Pertemuan itu membahas ketahanan rantai pasok mineral kritis, pengurangan ketergantungan strategis, dan koreksi ketidakseimbangan global. Pergeseran agenda ini menandakan tata ekonomi global memasuki fase baru.
Dari Free Trade ke Managed Geoeconomics
G7 masih berbicara dalam bahasa perdagangan bebas dan multilateralisme. Namun, substansi agendanya menunjukkan arah yang berbeda.
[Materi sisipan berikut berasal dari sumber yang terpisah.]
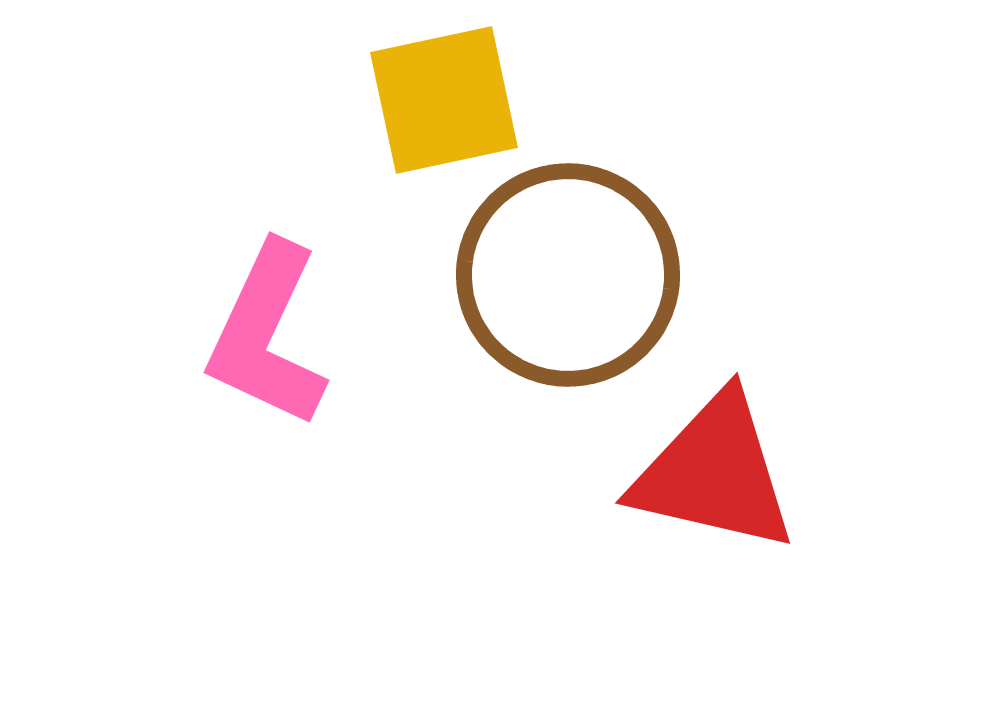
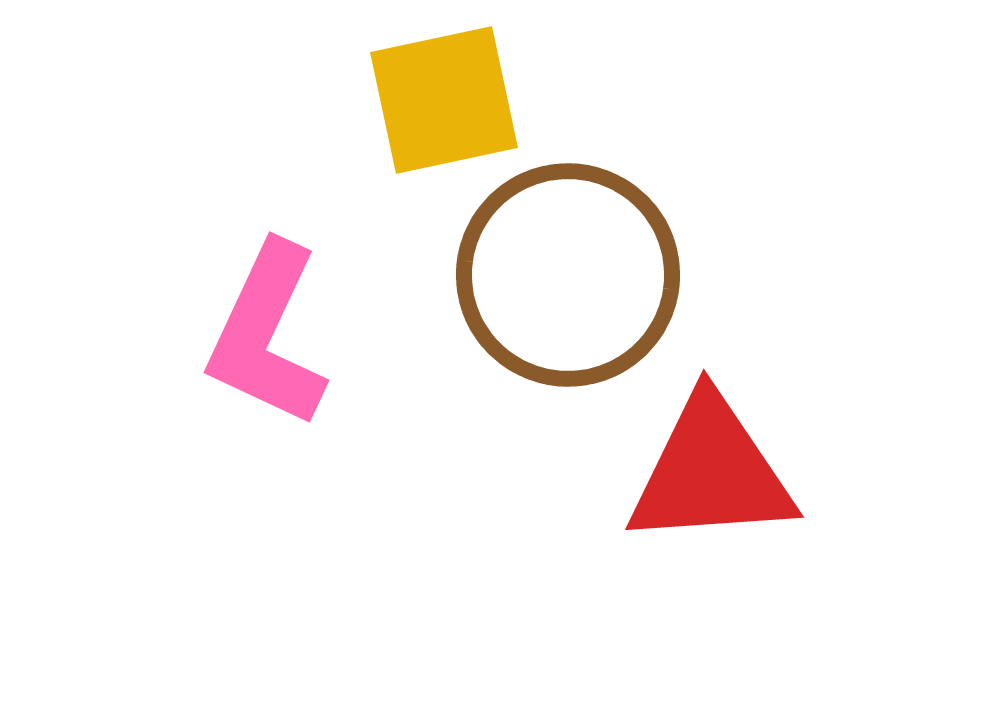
red triangle: moved 3 px left, 1 px up; rotated 17 degrees counterclockwise
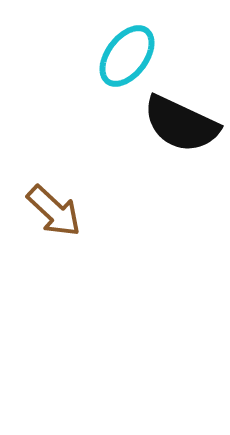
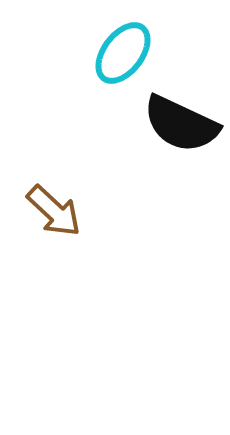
cyan ellipse: moved 4 px left, 3 px up
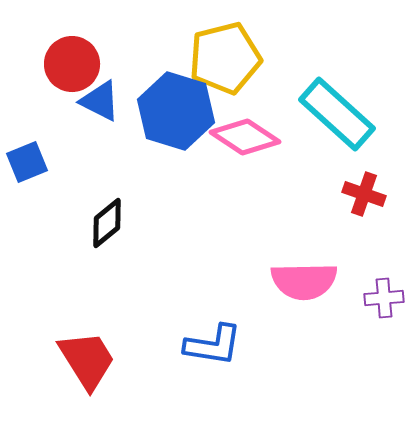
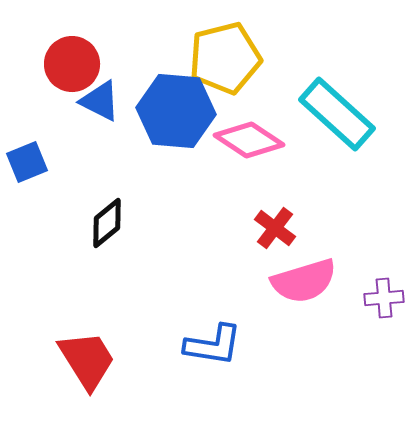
blue hexagon: rotated 12 degrees counterclockwise
pink diamond: moved 4 px right, 3 px down
red cross: moved 89 px left, 34 px down; rotated 18 degrees clockwise
pink semicircle: rotated 16 degrees counterclockwise
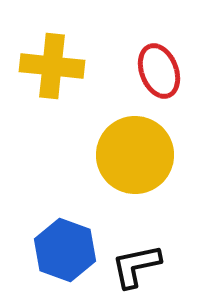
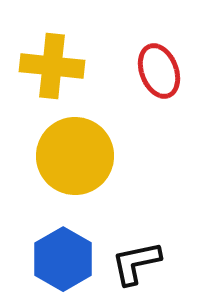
yellow circle: moved 60 px left, 1 px down
blue hexagon: moved 2 px left, 9 px down; rotated 10 degrees clockwise
black L-shape: moved 3 px up
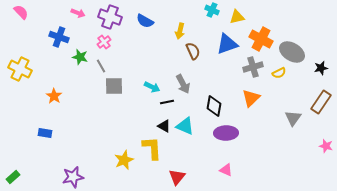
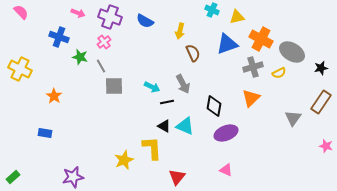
brown semicircle: moved 2 px down
purple ellipse: rotated 20 degrees counterclockwise
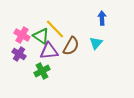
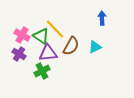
cyan triangle: moved 1 px left, 4 px down; rotated 24 degrees clockwise
purple triangle: moved 1 px left, 2 px down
Perdagangan bebas kini makin dikondisikan oleh keamanan ekonomi, kalkulasi geopolitik, dan kontrol rantai pasok strategis. Istilah managed globalization mungkin tidak lagi cukup tajam.
Yang sedang muncul bukan sekadar globalisasi yang dikelola secara netral, melainkan pengelolaan geoekonomi global menurut perspektif dan kepentingan strategis Barat.
Globalisasi tidak dibongkar, tetapi diseleksi.
Perdagangan tidak ditutup, tetapi dikurasi, terutama menyangkut China, mineral kritis, teknologi, dan rantai pasok strategis. Ini adalah sinyal bahwa ilusi perdagangan bebas telah berakhir.